┌──

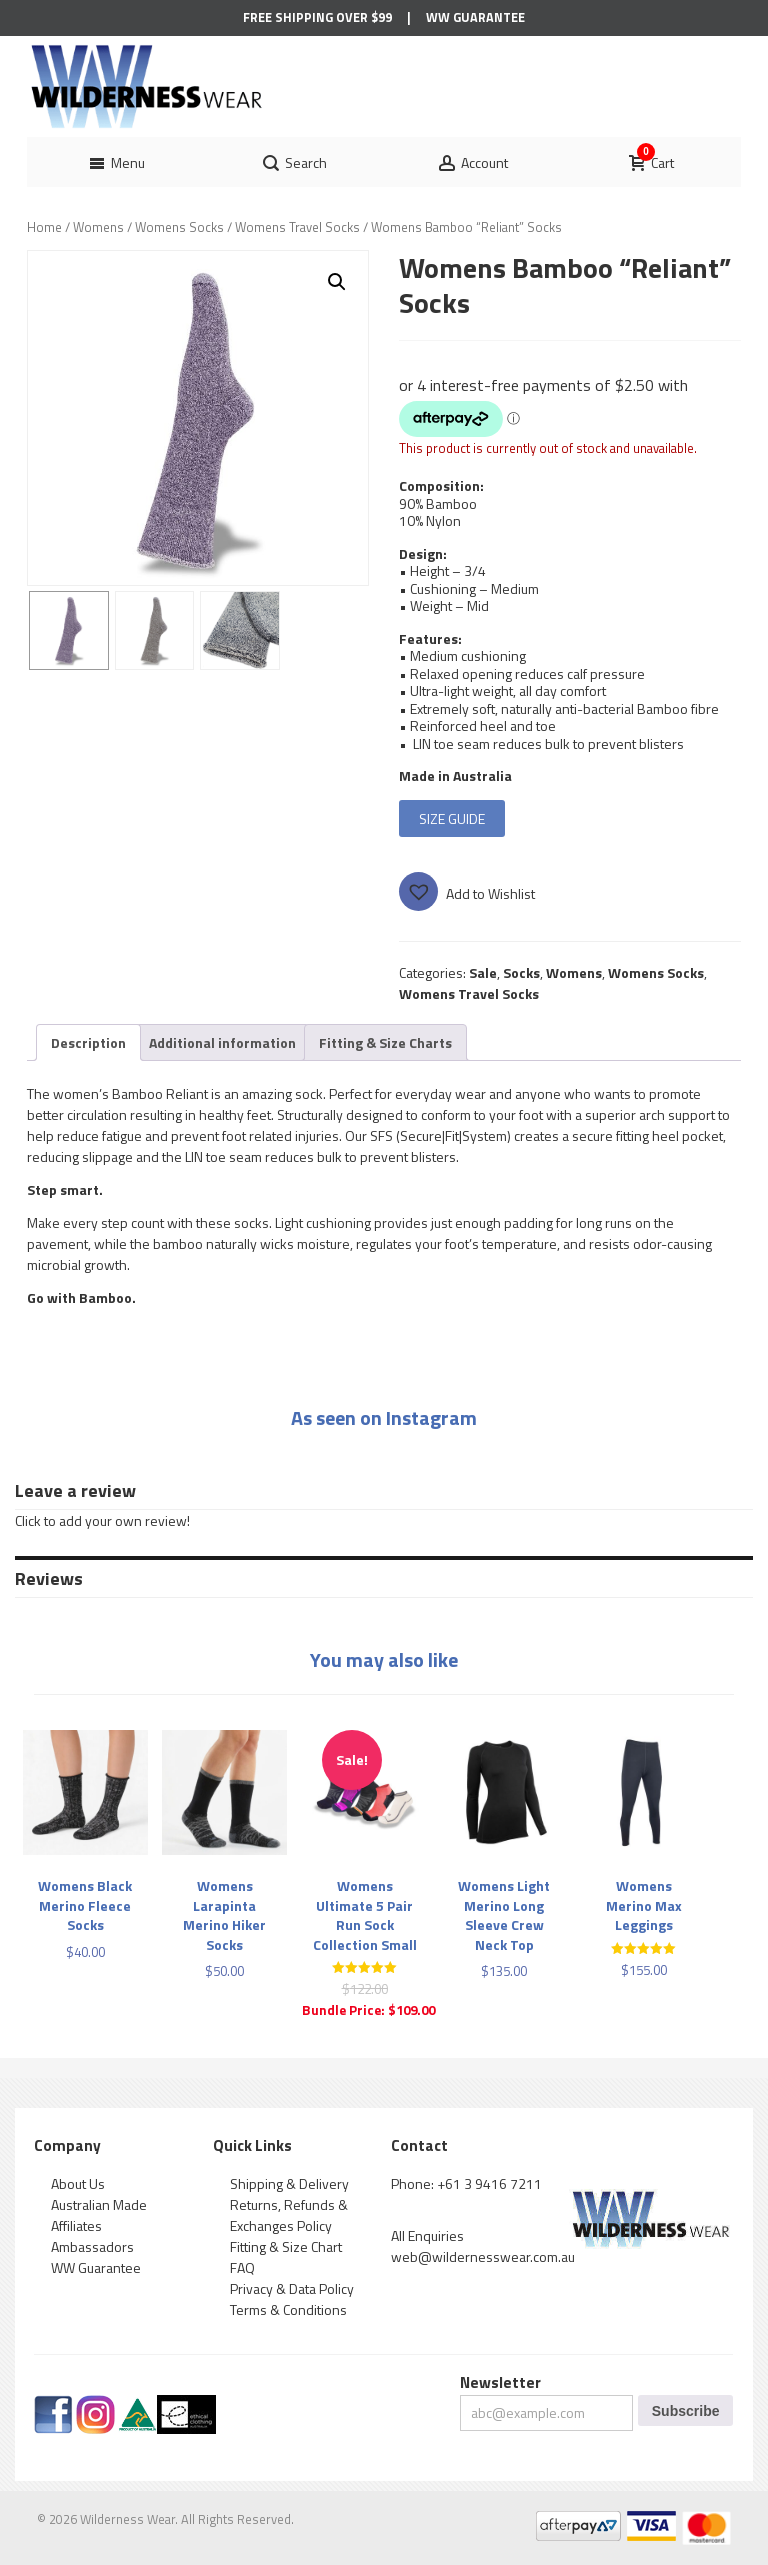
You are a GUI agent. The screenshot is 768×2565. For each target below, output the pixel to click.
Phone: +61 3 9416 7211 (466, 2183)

└──
┌──

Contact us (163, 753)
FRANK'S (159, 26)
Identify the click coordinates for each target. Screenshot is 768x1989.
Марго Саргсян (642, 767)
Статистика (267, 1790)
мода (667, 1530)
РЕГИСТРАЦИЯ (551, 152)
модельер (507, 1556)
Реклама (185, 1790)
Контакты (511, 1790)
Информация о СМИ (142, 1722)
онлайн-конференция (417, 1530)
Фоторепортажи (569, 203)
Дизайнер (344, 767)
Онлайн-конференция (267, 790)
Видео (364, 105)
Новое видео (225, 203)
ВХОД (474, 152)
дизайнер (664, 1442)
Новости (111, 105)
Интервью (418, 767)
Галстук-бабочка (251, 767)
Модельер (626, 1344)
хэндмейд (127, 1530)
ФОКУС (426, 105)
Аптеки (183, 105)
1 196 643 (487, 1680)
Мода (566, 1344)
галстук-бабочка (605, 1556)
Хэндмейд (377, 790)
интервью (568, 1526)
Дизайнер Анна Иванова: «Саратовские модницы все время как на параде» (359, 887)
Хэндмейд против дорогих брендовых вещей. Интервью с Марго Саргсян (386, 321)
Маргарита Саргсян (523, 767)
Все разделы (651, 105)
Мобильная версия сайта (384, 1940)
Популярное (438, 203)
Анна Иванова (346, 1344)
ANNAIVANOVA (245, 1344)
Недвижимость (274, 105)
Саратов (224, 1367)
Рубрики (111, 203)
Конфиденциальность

└──

_WHAT YOU ARE ASKED TO DO:_
With the line holding "1 196 643 (487, 1680)" as the first and the line holding "Конфиденциальность" as the last, please transcribe exactly the lines of the material above in that range and nothing else.

_ANSWER SPACE:_
1 196 643 (487, 1680)
Мода (566, 1344)
галстук-бабочка (605, 1556)
Хэндмейд (377, 790)
интервью (568, 1526)
Дизайнер Анна Иванова: «Саратовские модницы все время как на параде» (359, 887)
Хэндмейд против дорогих брендовых вещей. Интервью с Марго Саргсян (386, 321)
Маргарита Саргсян (523, 767)
Все разделы (651, 105)
Мобильная версия сайта (384, 1940)
Популярное (438, 203)
Анна Иванова (346, 1344)
ANNAIVANOVA (245, 1344)
Недвижимость (274, 105)
Саратов (224, 1367)
Рубрики (111, 203)
Конфиденциальность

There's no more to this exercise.